Look Beyond the Horizon and Steer the World Economy in the Right Direction
– Remarks at Session I of the G20 Summit
H.E. Xi Jinping, President of the People’s Republic of China
Buenos Aires, 30 November 2018
President Mauricio Macri,
It’s been ten years since the global financial crisis broke out and the first G20 Summit was convened. Today, the global economy, while maintaining growth on the whole, is still not free from the underlying impacts of the crisis. Old growth drivers are yet to be replaced by new ones. Various risks are rapidly building up. The new round of technological revolution and industrial transformation are triggering profound changes, the wealth gap keeps widening, and social contradictions are growing. The world economy is facing another historical choice.
An ancient Chinese philosopher observed that “Reviewing the past enables us to learn about the law governing the evolution of history.” We G20 members must closely follow the underlying historical trend so as to chart the course for the future. In mankind’s relentless quest for development and progress, the trend toward openness and integration among countries is unstoppable despite ups and downs in the global economy. The ever growing and expanding industrial chain, value chain and supply chain have boosted the flow of production factors across the world and led several billion people out of poverty and toward prosperity. Greater coordination and complementarity among countries meet the need of productivity growth. They will also shape the future of relations of production. In this process, countries are increasingly becoming a community with shared interests, shared responsibilities and a shared future. Going forward, win-win cooperation is the only choice for us, be it in good times or bad. This is dictated by the law of economics, and it is in keeping with the development of human history. Facing various challenges, we must have a stronger sense of urgency, be rational in approach and look beyond the horizon. We must fulfill our responsibility and steer the global economy in the right direction.
The G20 was born out of the international community’s need to maintain stable growth of the global economy. Over the past decade, we have braced difficulties together, navigated the global economy out of recession and brought it back to the track of recovery and growth. Ten years later, let us work with the same courage and strategic vision and ensure that the global economy grows on the right track.
First, we should stay committed to openness and cooperation and uphold the multilateral trading system. Five years ago, when I attended the G20 Summit for the first time, I called for joint efforts to uphold and build an open world economy. Five years on, this has obviously become an even more urgent task for us. The number of new trade restrictive measures applied on a monthly basis among G20 members has doubled compared with six months ago. In 2018, the growth of trade in goods may decline by 0.3 percent globally. We should firmly uphold free trade and the rules-based multilateral trading system. China supports necessary reform of the World Trade Organization, and believes that it is critical to uphold the WTO’s core values and fundamental principles such as openness, inclusiveness and non-discrimination and ensure the development interests and policy space of developing countries. We need to conduct extensive consultation to achieve gradual progress instead of imposing one’s position on others.
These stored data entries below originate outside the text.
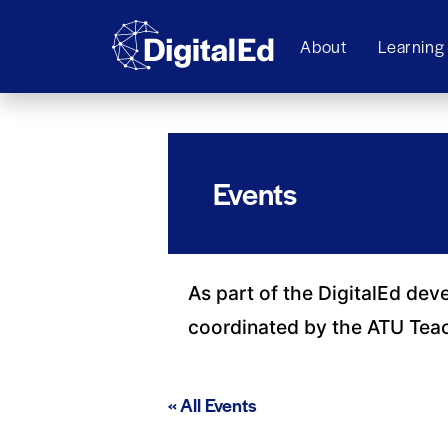
About
Learning
Events
As part of the DigitalEd dev
coordinated by the ATU Tea
« All Events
Second, we should forge strong partnership and step up macro policy coordination. Partnership is the most valuable asset of the G20. We G20 members should work together to surmount whatever difficulty that lies ahead. We should employ the three tools of fiscal and monetary policies and structural reform in a holistic way to ensure strong, balanced, sustainable and inclusive growth of the global economy. Strengthening policy coordination, which is essential for global growth, is also the due responsibility of major economies. Developed economies, when adopting monetary and fiscal policies, should give more consideration to and work to minimize the impact such policies may exert on emerging markets and developing economies. The IMF’s 15th General Quota Review should be concluded on schedule. The international monetary system should become more diversified, and the global financial safety net should continue to be strengthened.
Third, we should stay committed to innovation and create new momentum for growth. The global economy is embracing the trend of digital transformation, and the new round of industrial revolution will reshape human society in profound ways. We should encourage innovation and leverage the role of the digital economy in growing the real economy. We need to watch out for risks and challenges brought by the application of new technologies, and strengthen the legal and regulatory framework. And we need to do more to boost education and vocational training. We should give priority to achieving development through fully tapping our innovation potential. At the same time, we also need to keep our doors open and encourage the spread of new technologies and knowledge so that innovation will benefit more countries and peoples. To better adapt to and guide technological innovation, I propose that the G20 carry out an in-depth study on the application and impact of new technologies on a priority basis to explore new thinking and new ways of cooperation in this area.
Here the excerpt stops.